Im currently working with tensorflow.datasets.imdb dataset. i decided to use Glove word embeddings(300d) with my toy project but imdb dataset contains only word indexes like [1,3,515,...] not the words which mean basically comes with internal word index.

So i decided to convert this indexes to glove word embedding indexes to use embeddings. Here is conversation which i try to implement totally in tensorflow for learning purposes.

imdb_dataset -> imdb_index_to_word_dict -> glove_word_to_index -> glove_word_embedding [12, 325, 123,... ] -> ["the", "equal", "append"] -> [15, 645, 722,...] -> [[][]] (shape (n_word,300d))

Here is my code:


glove_word_dict, tf_embedding = glove_utils.as_tensor.load_embedding_and_dict(data_folder, glove_name,
                                                                              glove_dimension, sess)

glove_dict_array = []
for key, value in glove_word_dict.items():
    glove_dict_array.insert(value, key)

(x_train, y_train), (x_test, y_test) = imdb.load_data(num_words=10000)

imdb_word_index_dict = imdb.get_word_index()

imdb_word_index_array = []
for key, value in imdb_word_index_dict.items():
    key = key.replace("\\", "").replace("'", "")
    imdb_word_index_array.insert(value, key)

indices = tf.placeholder(dtype=tf.int64, shape=(None,))

imdb_word_index_tf_table = tf.contrib.lookup.index_to_string_table_from_tensor(tf.constant(imdb_word_index_array),
                                                                               default_value="UNKNOWN")

glove_word_dict_tf_table = tf.contrib.lookup.index_table_from_tensor(mapping=tf.constant(glove_dict_array),
                                                                     default_value=1)

word_index_tf_indices = imdb_word_index_tf_table.lookup(indices)

glove_indices = glove_word_dict_tf_table.lookup(word_index_tf_indices)

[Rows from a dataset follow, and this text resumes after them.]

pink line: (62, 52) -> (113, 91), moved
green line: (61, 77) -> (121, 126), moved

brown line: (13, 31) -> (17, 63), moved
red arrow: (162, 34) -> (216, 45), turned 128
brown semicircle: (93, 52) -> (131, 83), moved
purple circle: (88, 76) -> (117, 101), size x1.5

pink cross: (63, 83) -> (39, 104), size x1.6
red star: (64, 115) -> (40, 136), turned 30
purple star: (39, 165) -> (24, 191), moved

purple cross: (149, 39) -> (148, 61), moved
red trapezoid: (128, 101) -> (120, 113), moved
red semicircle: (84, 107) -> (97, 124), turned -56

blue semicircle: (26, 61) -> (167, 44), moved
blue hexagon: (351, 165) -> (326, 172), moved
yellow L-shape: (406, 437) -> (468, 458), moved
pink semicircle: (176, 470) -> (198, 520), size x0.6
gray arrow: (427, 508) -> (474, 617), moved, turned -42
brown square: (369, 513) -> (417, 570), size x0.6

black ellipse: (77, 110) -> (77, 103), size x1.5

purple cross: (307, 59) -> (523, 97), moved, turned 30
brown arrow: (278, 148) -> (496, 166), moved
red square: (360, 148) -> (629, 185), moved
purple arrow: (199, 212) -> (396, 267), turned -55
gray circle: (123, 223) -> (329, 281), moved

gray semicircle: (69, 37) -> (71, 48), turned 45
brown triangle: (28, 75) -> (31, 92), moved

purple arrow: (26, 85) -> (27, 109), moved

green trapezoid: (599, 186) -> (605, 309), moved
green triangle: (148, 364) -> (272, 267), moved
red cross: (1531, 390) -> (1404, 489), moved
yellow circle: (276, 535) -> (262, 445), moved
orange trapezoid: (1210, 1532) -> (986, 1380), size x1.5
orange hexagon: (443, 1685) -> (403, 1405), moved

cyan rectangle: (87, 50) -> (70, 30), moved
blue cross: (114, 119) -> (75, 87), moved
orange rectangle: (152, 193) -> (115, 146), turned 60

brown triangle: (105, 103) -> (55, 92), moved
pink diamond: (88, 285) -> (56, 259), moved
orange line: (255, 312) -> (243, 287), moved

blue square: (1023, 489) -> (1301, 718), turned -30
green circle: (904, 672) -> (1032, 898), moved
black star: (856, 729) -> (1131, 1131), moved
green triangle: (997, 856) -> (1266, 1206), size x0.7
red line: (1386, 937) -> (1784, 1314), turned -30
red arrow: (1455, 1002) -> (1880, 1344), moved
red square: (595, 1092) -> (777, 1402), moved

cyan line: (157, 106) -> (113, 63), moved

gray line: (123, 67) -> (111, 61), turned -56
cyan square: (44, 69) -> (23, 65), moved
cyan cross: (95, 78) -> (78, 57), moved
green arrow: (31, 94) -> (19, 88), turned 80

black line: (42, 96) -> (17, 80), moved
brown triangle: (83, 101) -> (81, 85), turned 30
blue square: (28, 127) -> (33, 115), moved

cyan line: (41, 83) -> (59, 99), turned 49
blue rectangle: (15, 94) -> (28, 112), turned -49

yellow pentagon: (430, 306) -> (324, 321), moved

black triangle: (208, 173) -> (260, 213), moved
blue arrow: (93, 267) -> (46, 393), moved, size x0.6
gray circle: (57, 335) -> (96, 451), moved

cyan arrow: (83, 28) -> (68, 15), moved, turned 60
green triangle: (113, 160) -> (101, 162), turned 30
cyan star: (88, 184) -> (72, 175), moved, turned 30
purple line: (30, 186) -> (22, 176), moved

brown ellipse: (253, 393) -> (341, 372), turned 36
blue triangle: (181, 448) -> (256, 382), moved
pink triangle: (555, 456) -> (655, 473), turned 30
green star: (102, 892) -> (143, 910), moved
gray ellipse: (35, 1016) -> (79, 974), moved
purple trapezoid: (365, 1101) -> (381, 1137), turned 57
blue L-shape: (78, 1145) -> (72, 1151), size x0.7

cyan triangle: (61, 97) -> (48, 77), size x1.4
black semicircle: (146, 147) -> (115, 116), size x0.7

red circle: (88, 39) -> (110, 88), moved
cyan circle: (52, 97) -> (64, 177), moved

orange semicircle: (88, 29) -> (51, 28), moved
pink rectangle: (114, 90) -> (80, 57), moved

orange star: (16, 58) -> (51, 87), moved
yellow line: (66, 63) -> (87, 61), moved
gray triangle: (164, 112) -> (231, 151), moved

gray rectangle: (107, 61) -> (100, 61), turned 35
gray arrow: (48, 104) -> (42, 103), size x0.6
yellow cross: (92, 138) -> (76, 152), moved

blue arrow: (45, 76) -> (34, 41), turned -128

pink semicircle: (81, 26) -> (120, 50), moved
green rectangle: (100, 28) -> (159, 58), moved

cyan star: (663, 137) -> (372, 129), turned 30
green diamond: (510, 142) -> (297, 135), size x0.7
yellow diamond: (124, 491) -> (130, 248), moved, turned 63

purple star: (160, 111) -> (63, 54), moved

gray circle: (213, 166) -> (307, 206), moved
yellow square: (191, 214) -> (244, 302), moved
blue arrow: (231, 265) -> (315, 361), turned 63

result = tf.nn.embedding_lookup(params=tf_embedding, ids=glove_indices)

sess.run(tf.tables_initializer())

sess.run(tf.global_variables_initializer())

embedding, glove_indices_result  = sess.run([ result, glove_indices], feed_dict={
    indices: [4, 4, 4, 4, 4]
})

Here is the problem

When i tried to run every time this code block above glove_indices_result contains true values but somehow embedding return only default value with bunch of zeros.

and Here is the solution

i changed this code block when used loading tf_embedding ( embedding tensor)

 #1. Define the variable that will hold the embedding:
  tf_embedding = tf.Variable(
  tf.constant(1.0, shape=shape),
            trainable=False,
         name="Embedding"
     )

 # 2. Restore the embedding from disks to TensorFlow, GPU (or CPU if GPU unavailable):

with this

#1. Define the variable that will hold the embedding:
tf_embedding = tf.get_variable(
        name='Embedding',
        shape=shape,
        trainable=False)
 # 2. Restore the embedding from disks to TensorFlow, GPU (or CPU if GPU unavailable):

and it is working like charm now. Thanks for the perfect work and your time. This issue take half day from me so i dont want this issue take someone else's time.

Thank you.

guillaume-chevalier commented 5 years ago

Hi @suatfk, thanks for sharing! I'll wait before TensorFlow 2.0 to come before changing this.

Maybe that this problem was caused by an update or probably if you try to declare two tensors with the same name, hence why you would need get_variable. Or maybe the global_variables_initializer was overriding the values with zeros... interesting. I'll check that when refactoring.